The new ministry must establish robust guardrails for the sustainable development of AI. That means implementing policies that demand energy efficiency and transparency from data centres, protect workers from exploitative labour practices common in the industry, and ensure that the benefits of AI are shared by all Canadians, not just a select few. The new minister has signalled a focus on economic benefits over regulation, which makes it even more critical for activists and citizens to demand a framework that prioritises people and the planet.

We cannot allow the future of our information ecosystem to be dictated by a model trained on the worst of us. We need a public conversation about the digital world we want to build, led by citizens and not just tech corporations.

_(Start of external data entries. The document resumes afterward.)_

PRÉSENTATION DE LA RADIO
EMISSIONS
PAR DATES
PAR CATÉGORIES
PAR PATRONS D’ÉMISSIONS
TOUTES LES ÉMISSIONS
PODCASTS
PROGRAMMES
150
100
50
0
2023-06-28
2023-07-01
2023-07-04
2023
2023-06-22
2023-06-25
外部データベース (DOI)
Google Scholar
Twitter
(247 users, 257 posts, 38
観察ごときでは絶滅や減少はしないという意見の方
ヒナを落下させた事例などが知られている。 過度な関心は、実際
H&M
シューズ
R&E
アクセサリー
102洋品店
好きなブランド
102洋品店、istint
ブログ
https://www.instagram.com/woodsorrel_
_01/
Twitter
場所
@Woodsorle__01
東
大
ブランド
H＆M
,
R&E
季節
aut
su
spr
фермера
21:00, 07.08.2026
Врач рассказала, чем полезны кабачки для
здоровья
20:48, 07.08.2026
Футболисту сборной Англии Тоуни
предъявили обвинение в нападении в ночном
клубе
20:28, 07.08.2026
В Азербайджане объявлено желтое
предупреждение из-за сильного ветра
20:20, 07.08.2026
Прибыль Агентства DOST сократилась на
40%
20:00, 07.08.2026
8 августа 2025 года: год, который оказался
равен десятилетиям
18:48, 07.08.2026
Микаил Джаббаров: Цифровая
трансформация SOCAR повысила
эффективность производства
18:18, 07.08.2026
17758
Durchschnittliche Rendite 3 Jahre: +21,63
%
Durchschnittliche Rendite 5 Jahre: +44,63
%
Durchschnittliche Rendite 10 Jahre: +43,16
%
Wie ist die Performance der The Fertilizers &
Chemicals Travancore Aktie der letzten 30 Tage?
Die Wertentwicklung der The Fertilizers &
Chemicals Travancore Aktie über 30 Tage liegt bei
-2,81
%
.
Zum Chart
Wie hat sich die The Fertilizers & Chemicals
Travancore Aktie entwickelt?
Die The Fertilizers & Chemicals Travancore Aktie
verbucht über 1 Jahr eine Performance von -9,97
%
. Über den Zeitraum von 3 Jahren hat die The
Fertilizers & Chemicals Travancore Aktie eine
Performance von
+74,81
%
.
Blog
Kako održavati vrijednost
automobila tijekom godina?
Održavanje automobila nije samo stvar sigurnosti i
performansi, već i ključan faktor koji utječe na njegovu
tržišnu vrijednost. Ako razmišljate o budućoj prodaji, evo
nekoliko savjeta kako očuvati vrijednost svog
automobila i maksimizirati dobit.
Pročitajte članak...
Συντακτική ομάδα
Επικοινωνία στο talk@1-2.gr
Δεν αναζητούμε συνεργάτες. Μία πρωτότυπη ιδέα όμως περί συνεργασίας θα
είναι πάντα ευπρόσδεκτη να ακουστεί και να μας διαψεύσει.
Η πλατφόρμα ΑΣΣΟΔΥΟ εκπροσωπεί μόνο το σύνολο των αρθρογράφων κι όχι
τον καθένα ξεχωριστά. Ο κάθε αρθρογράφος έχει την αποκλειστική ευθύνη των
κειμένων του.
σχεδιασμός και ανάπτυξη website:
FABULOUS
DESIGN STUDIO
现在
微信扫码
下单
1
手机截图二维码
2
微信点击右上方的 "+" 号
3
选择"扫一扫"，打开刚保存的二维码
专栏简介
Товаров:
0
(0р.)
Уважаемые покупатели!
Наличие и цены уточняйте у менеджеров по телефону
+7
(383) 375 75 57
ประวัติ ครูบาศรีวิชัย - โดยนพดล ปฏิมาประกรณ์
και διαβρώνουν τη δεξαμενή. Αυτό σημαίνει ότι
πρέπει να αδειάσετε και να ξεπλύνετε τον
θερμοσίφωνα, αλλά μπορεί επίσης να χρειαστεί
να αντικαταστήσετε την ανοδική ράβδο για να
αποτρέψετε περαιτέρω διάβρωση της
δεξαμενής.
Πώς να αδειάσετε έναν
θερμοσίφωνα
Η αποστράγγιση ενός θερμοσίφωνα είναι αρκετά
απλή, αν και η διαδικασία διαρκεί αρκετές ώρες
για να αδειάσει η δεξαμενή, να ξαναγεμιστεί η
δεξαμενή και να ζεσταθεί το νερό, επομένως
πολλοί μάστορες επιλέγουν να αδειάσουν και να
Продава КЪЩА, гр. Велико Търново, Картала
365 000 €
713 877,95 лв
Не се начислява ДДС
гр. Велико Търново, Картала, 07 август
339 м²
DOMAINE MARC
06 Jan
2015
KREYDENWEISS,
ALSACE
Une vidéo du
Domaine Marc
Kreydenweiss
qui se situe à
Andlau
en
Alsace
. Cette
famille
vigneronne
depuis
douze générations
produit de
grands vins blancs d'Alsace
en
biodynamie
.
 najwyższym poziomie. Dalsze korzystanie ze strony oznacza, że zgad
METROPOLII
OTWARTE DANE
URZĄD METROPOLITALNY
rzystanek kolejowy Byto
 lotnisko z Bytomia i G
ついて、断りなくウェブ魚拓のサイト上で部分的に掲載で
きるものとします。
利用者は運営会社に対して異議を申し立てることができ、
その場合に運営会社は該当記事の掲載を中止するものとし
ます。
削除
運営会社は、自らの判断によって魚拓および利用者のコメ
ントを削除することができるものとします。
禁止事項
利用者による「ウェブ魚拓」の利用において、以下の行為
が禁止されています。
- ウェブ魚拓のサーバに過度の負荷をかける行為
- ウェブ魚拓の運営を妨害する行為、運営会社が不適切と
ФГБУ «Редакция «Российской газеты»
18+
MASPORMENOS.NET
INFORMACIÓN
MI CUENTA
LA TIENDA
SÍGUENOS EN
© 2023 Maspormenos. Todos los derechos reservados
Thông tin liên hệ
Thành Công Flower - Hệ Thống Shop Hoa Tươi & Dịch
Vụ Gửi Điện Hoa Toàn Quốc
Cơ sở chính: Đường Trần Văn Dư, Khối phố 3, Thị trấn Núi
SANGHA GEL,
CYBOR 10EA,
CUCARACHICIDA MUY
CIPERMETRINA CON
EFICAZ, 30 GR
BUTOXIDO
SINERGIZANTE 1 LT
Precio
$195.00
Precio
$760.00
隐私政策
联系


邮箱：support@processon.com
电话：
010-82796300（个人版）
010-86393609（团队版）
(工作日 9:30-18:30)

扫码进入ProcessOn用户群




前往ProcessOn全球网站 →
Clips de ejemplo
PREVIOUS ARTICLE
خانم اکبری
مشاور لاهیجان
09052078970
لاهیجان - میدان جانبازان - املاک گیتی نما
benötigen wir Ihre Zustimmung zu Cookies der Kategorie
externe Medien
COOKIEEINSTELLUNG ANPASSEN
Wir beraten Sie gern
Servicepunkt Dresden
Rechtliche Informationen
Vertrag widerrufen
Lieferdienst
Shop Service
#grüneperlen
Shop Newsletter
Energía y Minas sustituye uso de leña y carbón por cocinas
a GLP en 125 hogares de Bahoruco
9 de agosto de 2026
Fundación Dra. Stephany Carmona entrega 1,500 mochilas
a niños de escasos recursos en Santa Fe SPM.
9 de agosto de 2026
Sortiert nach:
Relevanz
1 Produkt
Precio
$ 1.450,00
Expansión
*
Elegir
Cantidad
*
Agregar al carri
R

This means demanding transparency in how AI models are trained, fighting for policies that protect the rights and livelihoods of human creators, and investing in and creating spaces for authentic, high-quality information and art to flourish, free from the noise of the slop machine.

We cannot allow the future of our information ecosystem to be dictated by a model trained on the worst of us. We need a public conversation about the digital world we want to build, led by citizens and not just tech corporations. Sturgeon's Law was a witty observation. It was never meant to be a technical blueprint for the future of knowledge. It's time we focused on curating and celebrating the 10 per cent of excellence rather than building a global infrastructure that endlessly regurgitates the other 90 per cent.